桃色溺愛婚 〜強面御曹司は強情妻を溺愛し過ぎて止まらない〜
似合う似合わないかで言ったら、やはり似合わない気がする。どちらかと言えば可愛らしい造りのこの喫茶店に、強面の匡介さんを違和感なく組み合わせる方が難しいと思うし。
今の言葉からすると、匡介さんの方がこのお店に入るつもりだったようにも聞こえるけれど彼は本気なのかしら?
でもハニートーストの甘い香りが気になって、私もついついお店の中を覗いてしまいそうになる。
「杏凛。ここに寄っていきたいんだが、構わないか?」
「……ええ。でもここはハニートーストがメインのお店で」
この店に匡介さんが好んで食べられるようなものがあるのだろうか? 好き嫌いはあまりないと聞いていたけれど、匡介さんからスイーツはちょっと想像出来ない。
だけど……
「それは知っている、しかしそれが何か問題があるのか?さあ、入ろう」
そう言ってさっさと喫茶店の中へと入ってしまう匡介さん、私も慌ててついて行く。
思ったよりも店内は人がまばらで、私と匡介さんは奥の席に案内された。やはり可愛らしい内装に、強面の彼は浮いているように感じるけれど……

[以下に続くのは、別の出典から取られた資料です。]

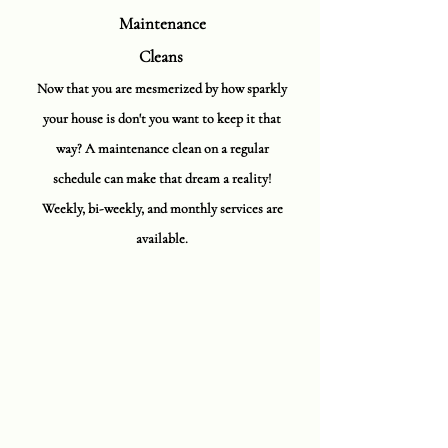
Maintenance
Cleans
Now that you are mesmerized by how sparkly
your house is don't you want to keep it that
way? A maintenance clean on a regular
schedule can make that dream a reality!
Weekly, bi-weekly, and monthly services are
available.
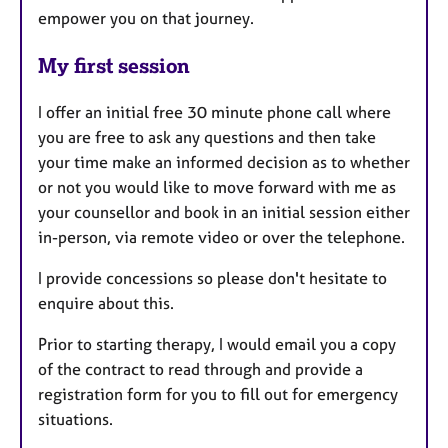
empower you on that journey.
My first session
I offer an initial free 30 minute phone call where
you are free to ask any questions and then take
your time make an informed decision as to whether
or not you would like to move forward with me as
your counsellor and book in an initial session either
in-person, via remote video or over the telephone.
I provide concessions so please don't hesitate to
enquire about this.
Prior to starting therapy, I would email you a copy
of the contract to read through and provide a
registration form for you to fill out for emergency
situations.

もしかしてこれから匡介さんとハニートーストの組み合わせが見れるのかもしれないと、少しワクワクするような気もしていたり。
「匡介さんは決まりましたか?」
可愛らしいエプロン姿のウエイトレスから渡されたメニューを見ながら彼に話しかける。意外と種類が豊富で迷ってしまう。
「ああ、杏凛は? 決まっているなら店員を呼んでもいいか」
「あ、はい。お願いします」
そう返事をすると匡介さんはすぐにテーブルの上の呼び鈴を鳴らした。